There was no kind of song he did not like: Menelaus could see the patterns of the music in his mind. He had a knack to envision the systems of notes and chords into number-expressions and higher-order functions: he could lay with his head on the cloth, stereo-audio coming from different sensitive regions of the fabric, and close his eyes, enter a pure realm where everything was made of numbers. He could soar.
Silently, close-faced, his mother watched while he deleted the music of his life.
It was harder than chores. When he was done with his personal music files, all she said was: “Now the rest of it.”
He knew, he knew, he should not argue with his mother. His elder brother Agamemnon had warned him just the day before, “She wore out all patience and love on us first six boys. Like she’s scraped thin now. She ain’t got nothing left for seven of ten. ’Sides, if she had any left, sure she’d be saving up her carin’ for the young’uns” (meaning his three younger brothers, Socrates, Leonidas, and Pericles, born posthumously from Father’s sperm records at the Army Health Clinic in Lubbock).

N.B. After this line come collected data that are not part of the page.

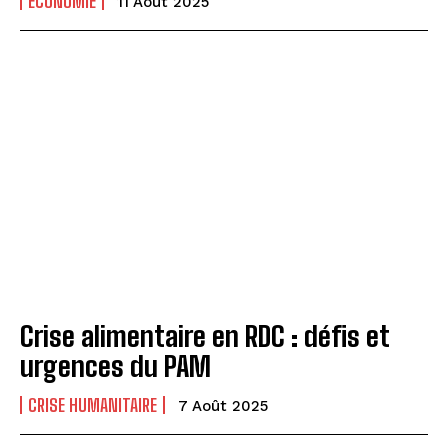
ECONOMIE
11 Août 2025
Crise alimentaire en RDC : défis et
urgences du PAM
CRISE HUMANITAIRE
7 Août 2025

Agamemnon had been fated to be named Aristotle, as Mom liked naming her boys after long-dead servicemen, but she turned up her nose when she found out Aristotle ran away where Socrates stood his ground and died in his tracks. Despite having lost out on being named after such a famed thinker, Agamemnon still was held to be pretty cunning among his brothers, and Menelaus thought he should listen.
But he found it was too hard to hold his tongue. He had to argue.
Menelaus was careful to make it sound like he was talking about someone else’s life, someone else’s files, some boy who gave a tinker’s damn about his education, not him. And he picked his battles, defending only what seemed might have some high-class to it.
It seemed to work. Certain music files had been included in the scholastic programming. She relented on Beethoven’s Ninth, on the grounds that it would “serve to better him”; but she would not let him keep The Death of Siegfried, on the grounds that it was “European, dismal, and pagan.”